> [Supplied material]
......
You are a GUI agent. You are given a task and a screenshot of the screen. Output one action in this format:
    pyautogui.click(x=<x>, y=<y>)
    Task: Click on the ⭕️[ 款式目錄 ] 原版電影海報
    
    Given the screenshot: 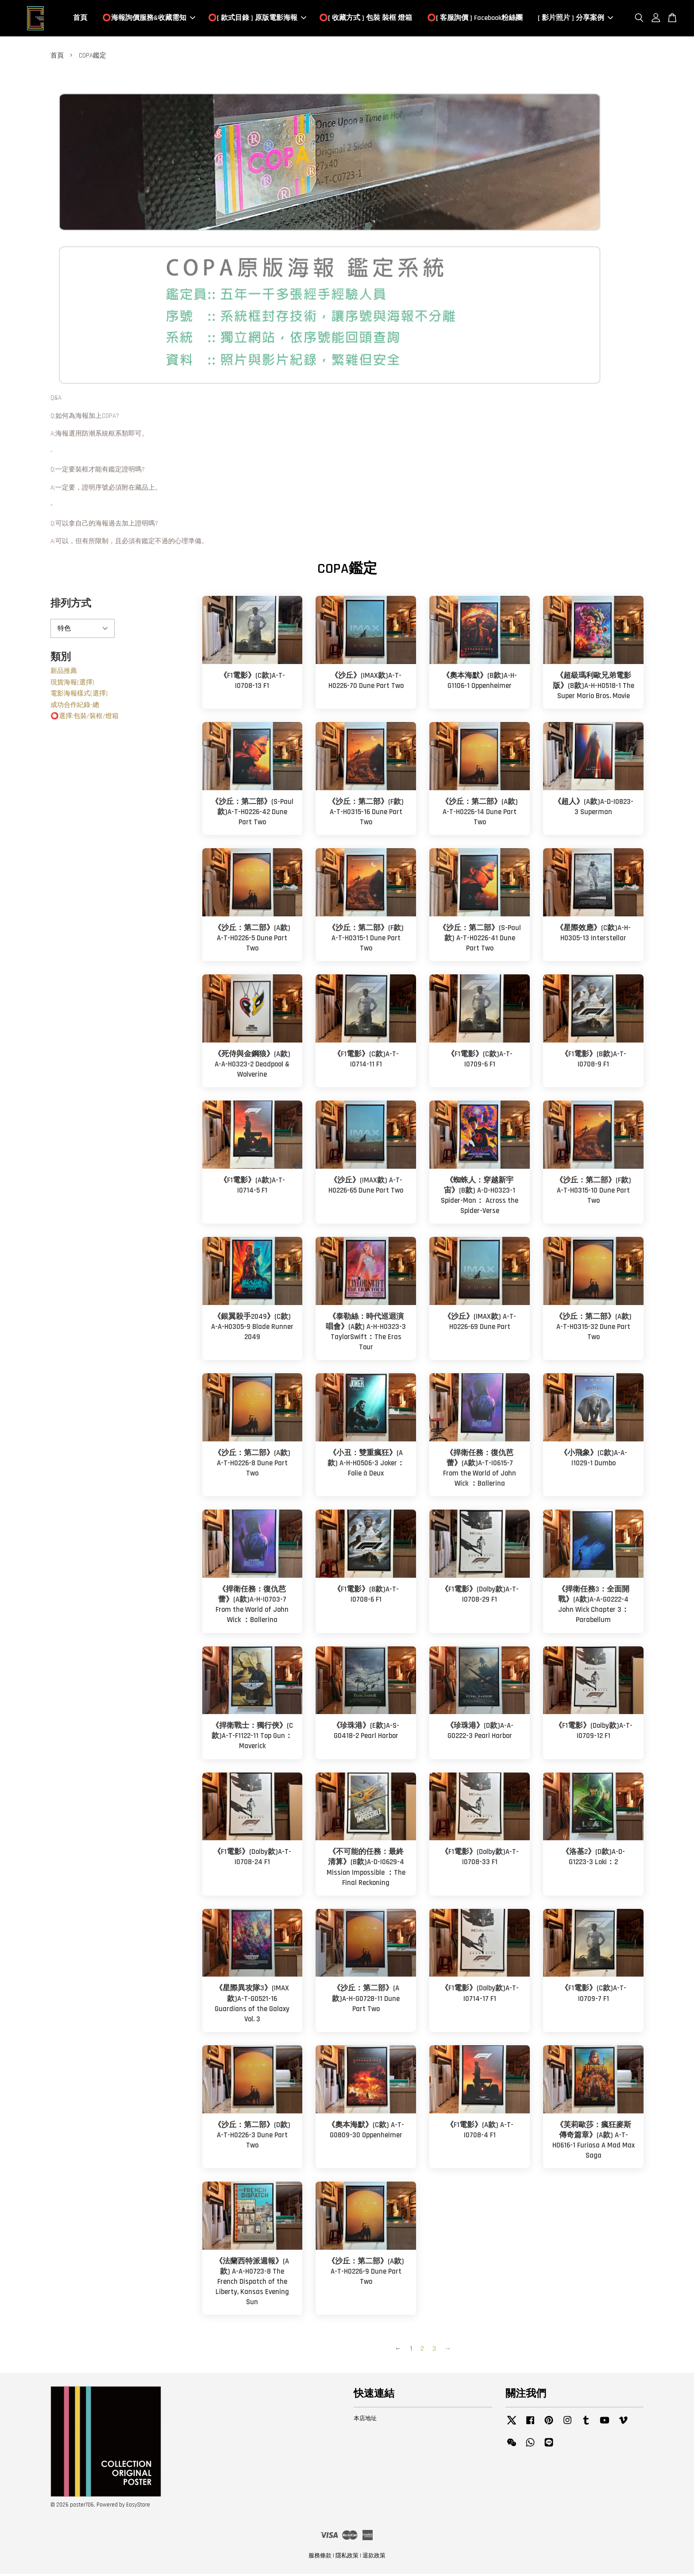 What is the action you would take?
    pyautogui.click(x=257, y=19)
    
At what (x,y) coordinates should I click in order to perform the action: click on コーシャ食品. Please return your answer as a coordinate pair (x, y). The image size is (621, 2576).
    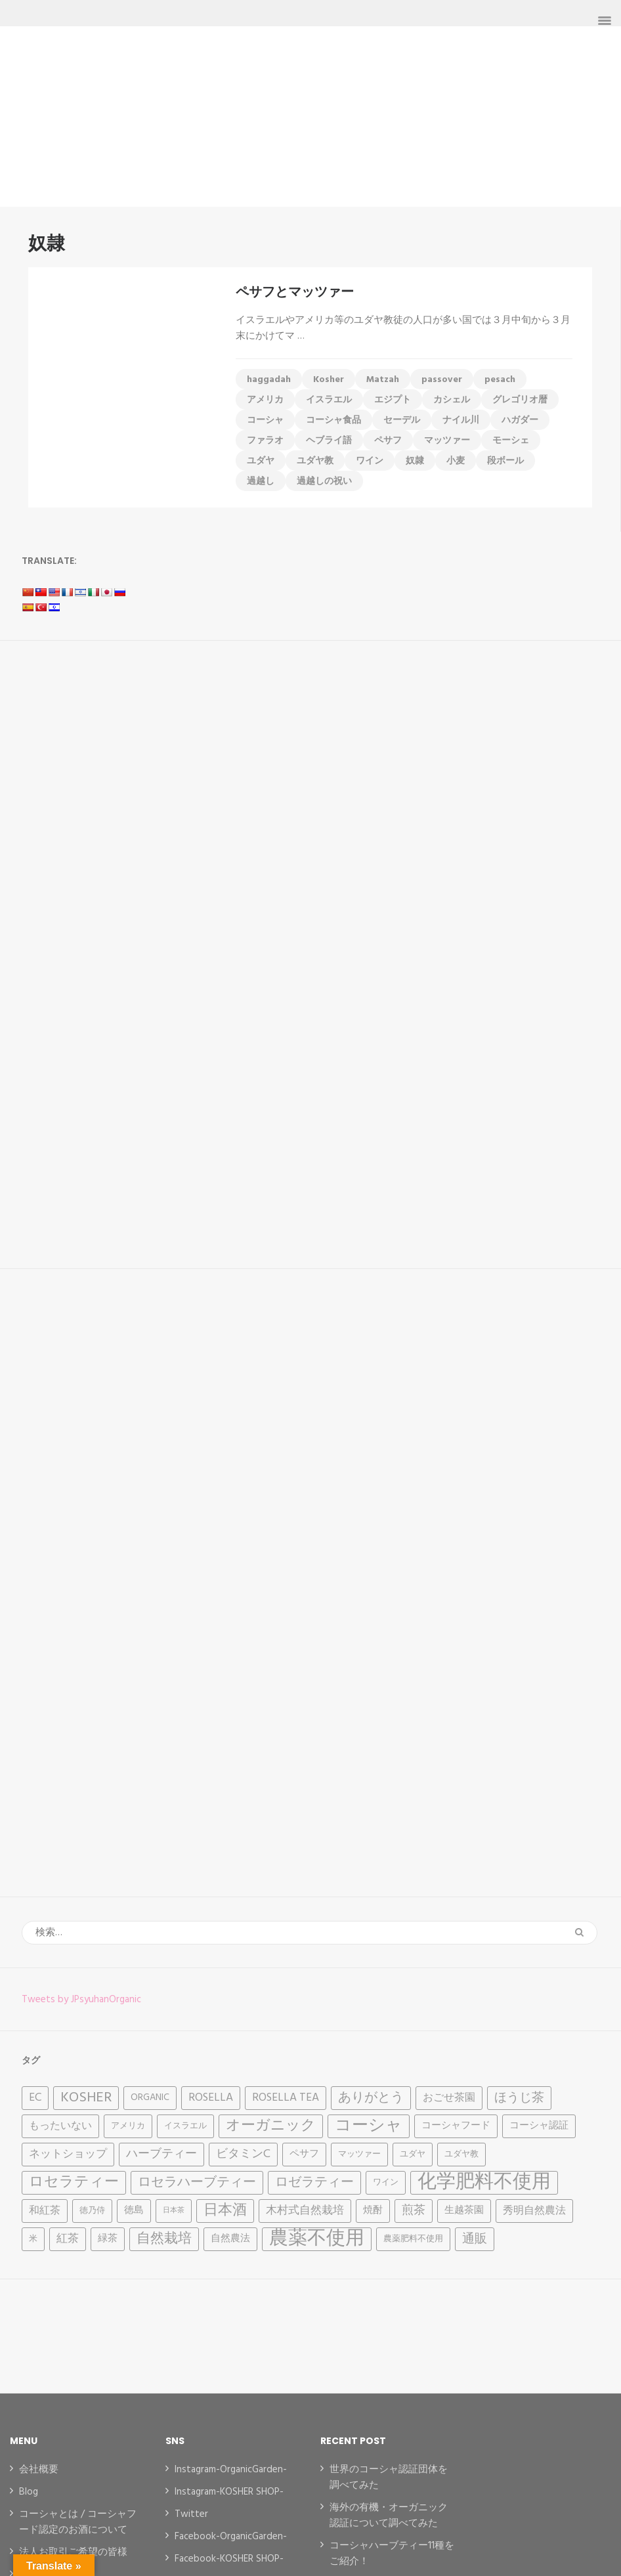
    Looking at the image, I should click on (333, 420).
......
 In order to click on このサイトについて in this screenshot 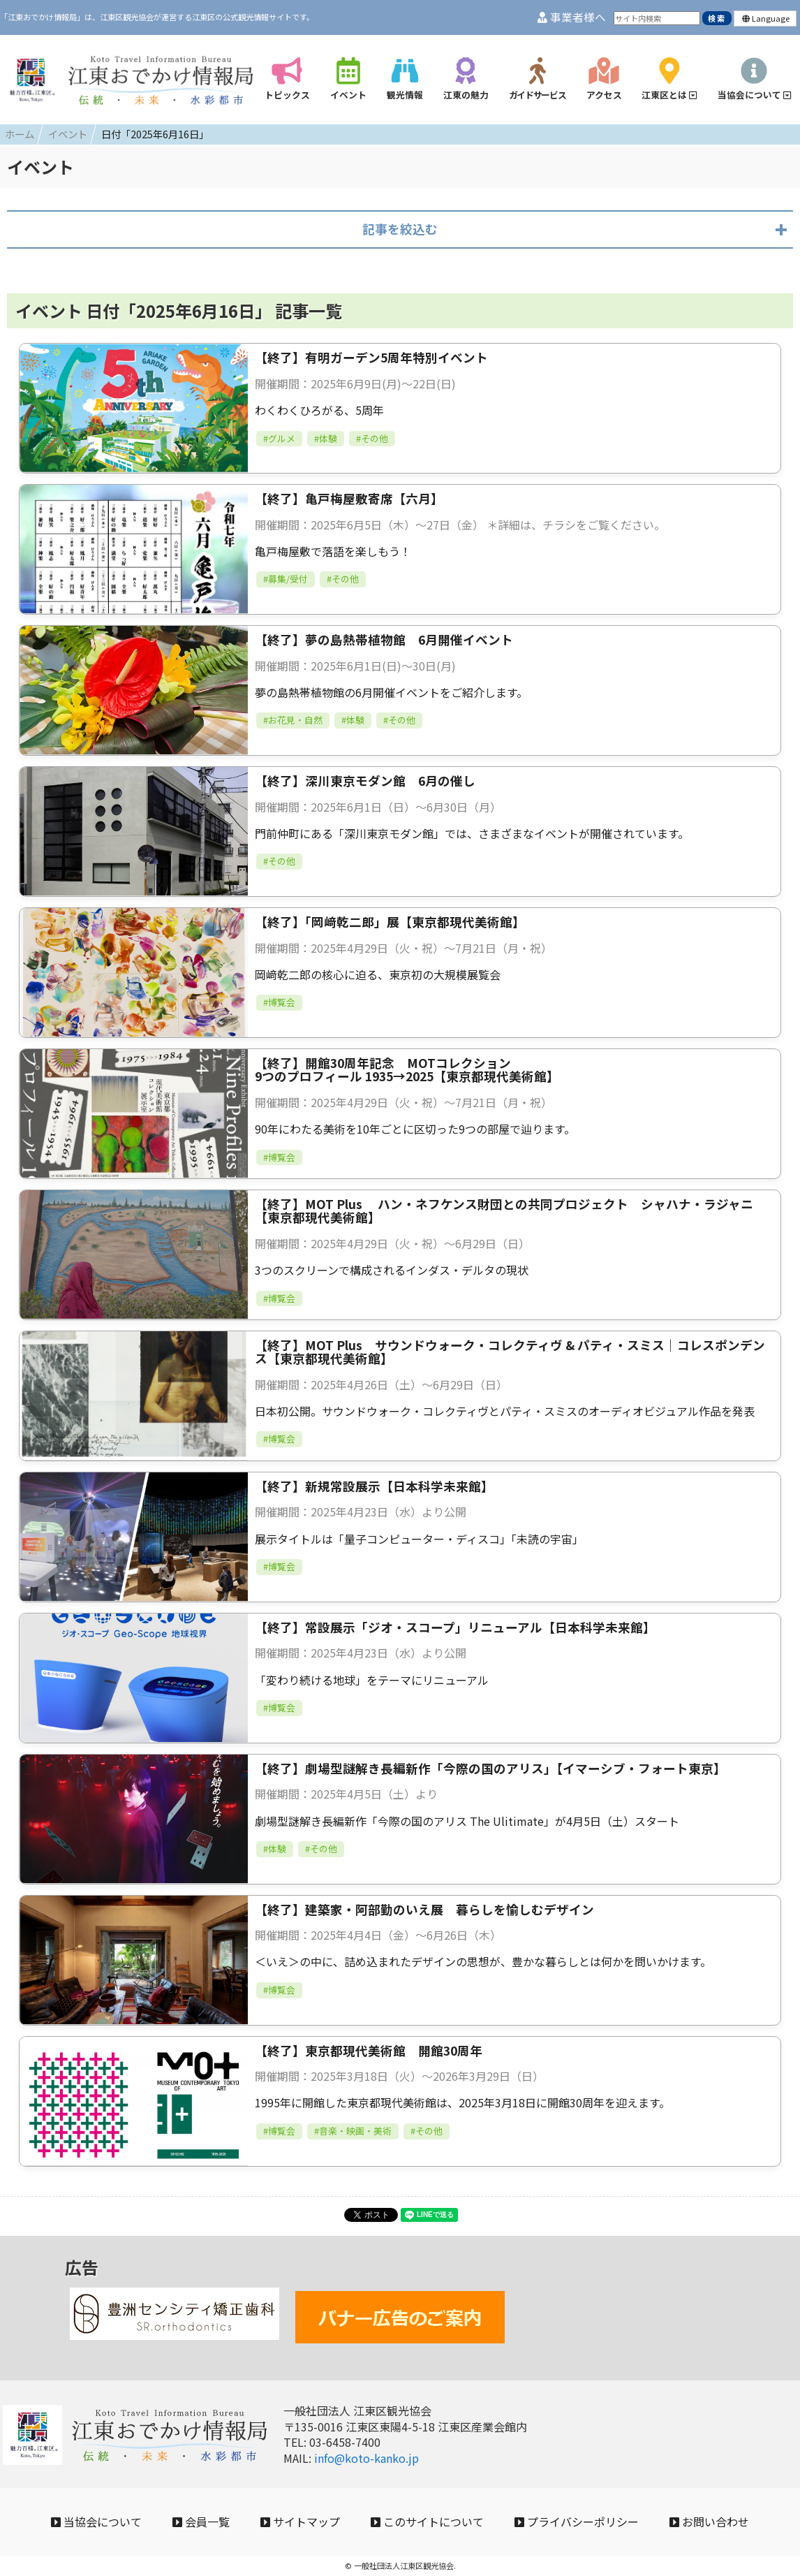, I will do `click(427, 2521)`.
......
> [Problem statement] Start with the line above that contains "You are a GUI" and end with the line that contains "Task: Click on the ⭕️[ 款式目錄 ] 原版電影海報". Write out those lines exactly, and only those.

> [Solution]
You are a GUI agent. You are given a task and a screenshot of the screen. Output one action in this format:
    pyautogui.click(x=<x>, y=<y>)
    Task: Click on the ⭕️[ 款式目錄 ] 原版電影海報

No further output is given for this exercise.